The 2017 Jalisco Open will be a professional tennis tournament played on hard courts. It will be the seventh edition of the tournament which will be part of the 2017 ATP Challenger Tour. It will take place in Guadalajara, Mexico between 21 and 26 March 2017.

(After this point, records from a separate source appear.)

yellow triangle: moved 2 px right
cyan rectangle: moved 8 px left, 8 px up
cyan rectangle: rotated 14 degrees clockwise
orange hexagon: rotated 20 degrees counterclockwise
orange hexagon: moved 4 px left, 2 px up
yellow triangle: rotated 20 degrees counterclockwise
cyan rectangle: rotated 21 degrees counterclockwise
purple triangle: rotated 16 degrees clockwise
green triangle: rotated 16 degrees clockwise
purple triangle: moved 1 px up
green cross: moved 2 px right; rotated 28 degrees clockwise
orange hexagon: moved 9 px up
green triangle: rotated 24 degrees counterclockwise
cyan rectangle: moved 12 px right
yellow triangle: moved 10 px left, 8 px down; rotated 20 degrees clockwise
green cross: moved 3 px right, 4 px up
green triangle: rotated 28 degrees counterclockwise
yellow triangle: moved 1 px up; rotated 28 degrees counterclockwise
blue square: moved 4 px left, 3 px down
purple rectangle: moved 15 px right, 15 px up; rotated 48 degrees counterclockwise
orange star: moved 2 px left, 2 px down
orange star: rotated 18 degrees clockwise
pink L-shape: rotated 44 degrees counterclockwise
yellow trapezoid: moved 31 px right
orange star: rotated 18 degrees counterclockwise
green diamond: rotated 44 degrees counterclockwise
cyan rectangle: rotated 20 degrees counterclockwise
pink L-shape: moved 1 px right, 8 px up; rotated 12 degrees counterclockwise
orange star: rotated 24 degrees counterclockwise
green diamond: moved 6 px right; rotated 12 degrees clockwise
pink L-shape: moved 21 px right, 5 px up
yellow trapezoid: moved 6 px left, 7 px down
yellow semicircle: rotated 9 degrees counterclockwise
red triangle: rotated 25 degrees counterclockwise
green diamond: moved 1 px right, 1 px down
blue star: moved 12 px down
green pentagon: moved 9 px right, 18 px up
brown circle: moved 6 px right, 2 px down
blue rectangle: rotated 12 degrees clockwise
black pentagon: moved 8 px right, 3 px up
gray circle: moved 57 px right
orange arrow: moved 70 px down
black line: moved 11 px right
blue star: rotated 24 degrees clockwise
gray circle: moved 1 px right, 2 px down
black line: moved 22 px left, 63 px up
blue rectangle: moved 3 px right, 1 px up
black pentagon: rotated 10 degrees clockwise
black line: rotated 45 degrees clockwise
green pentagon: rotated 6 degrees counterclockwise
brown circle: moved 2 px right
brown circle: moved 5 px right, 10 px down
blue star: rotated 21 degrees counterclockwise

==Singles main-draw entrants==
===Seeds===

| Country | Player | Rank^{1} | Seed |
|---|---|---|---|
| DOM | Víctor Estrella Burgos | 91 | 1 |
| CAN | Vasek Pospisil | 129 | 2 |
| USA | Tennys Sandgren | 166 | 3 |
| TPE | Jason Jung | 170 | 4 |
| USA | Dennis Novikov | 173 | 5 |
| USA | Noah Rubin | 177 | 6 |
| ESA | Marcelo Arévalo | 184 | 7 |
| AUS | Sam Groth | 187 | 8 |

- ^{1} Rankings as of March 6, 2017.

===Other entrants===
The following players received wildcards into the singles main draw:
- MEX Hans Hach Verdugo
- MEX Eduardo Yahir Orozco Rangel
- MEX Luis Patiño
- MEX Manuel Sánchez

The following players received entry into the singles main draw as alternates:
- ESP Adrián Menéndez Maceiras
- BRA Caio Zampieri

The following players received entry from the qualifying draw:
- AUS Alex De Minaur
- GBR Lloyd Glasspool
- ECU Emilio Gómez
- USA Austin Krajicek

==Champions==
===Singles===

- BIH Mirza Bašić def. CAN Denis Shapovalov 6–4, 6–4.

===Doubles===

- MEX Santiago González / NZL Artem Sitak def. AUS Luke Saville / AUS John-Patrick Smith 6–3, 1–6, [10–5].